--- Listed entries ---
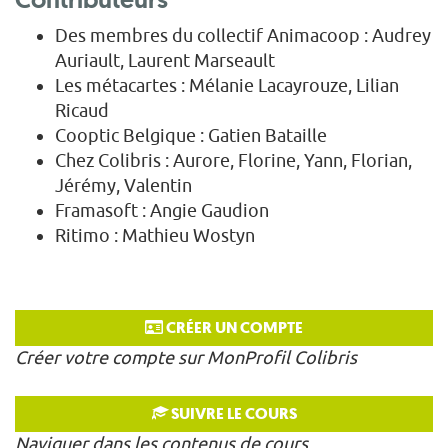
Des membres du collectif Animacoop : Audrey
Auriault, Laurent Marseault
Les métacartes : Mélanie Lacayrouze, Lilian
Ricaud
Cooptic Belgique : Gatien Bataille
Chez Colibris : Aurore, Florine, Yann, Florian,
Jérémy, Valentin
Framasoft : Angie Gaudion
Ritimo : Mathieu Wostyn
CRÉER UN COMPTE
Créer votre compte sur MonProfil Colibris
SUIVRE LE COURS
Naviguer dans les contenus de cours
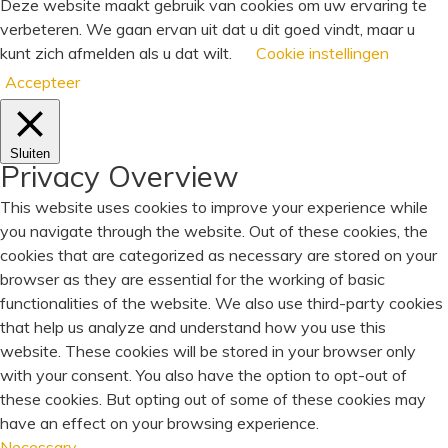
Deze website maakt gebruik van cookies om uw ervaring te
verbeteren. We gaan ervan uit dat u dit goed vindt, maar u
kunt zich afmelden als u dat wilt.
Cookie instellingen
Accepteer
Sluiten
Privacy Overview
This website uses cookies to improve your experience while
you navigate through the website. Out of these cookies, the
cookies that are categorized as necessary are stored on your
browser as they are essential for the working of basic
functionalities of the website. We also use third-party cookies
that help us analyze and understand how you use this
website. These cookies will be stored in your browser only
with your consent. You also have the option to opt-out of
these cookies. But opting out of some of these cookies may
have an effect on your browsing experience.
Necessary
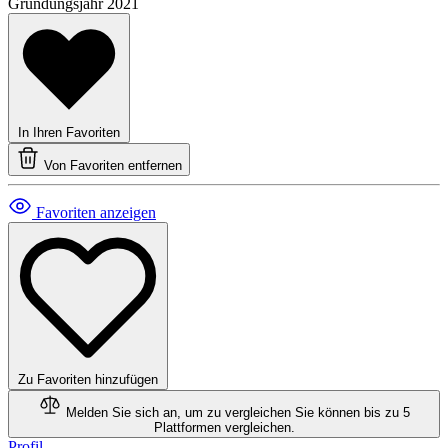
Gründungsjahr
2021
In Ihren Favoriten
Von Favoriten entfernen
Favoriten anzeigen
Zu Favoriten hinzufügen
Melden Sie sich an, um zu vergleichen
Sie können bis zu 5
Plattformen vergleichen.
Profil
---
# Instructions to follow
Give again the closing portion of the entries, from the line with "Von Favoriten entfernen" through the last line. Keep it exact and add nothing.

# Task response
Von Favoriten entfernen
Favoriten anzeigen
Zu Favoriten hinzufügen
Melden Sie sich an, um zu vergleichen
Sie können bis zu 5
Plattformen vergleichen.
Profil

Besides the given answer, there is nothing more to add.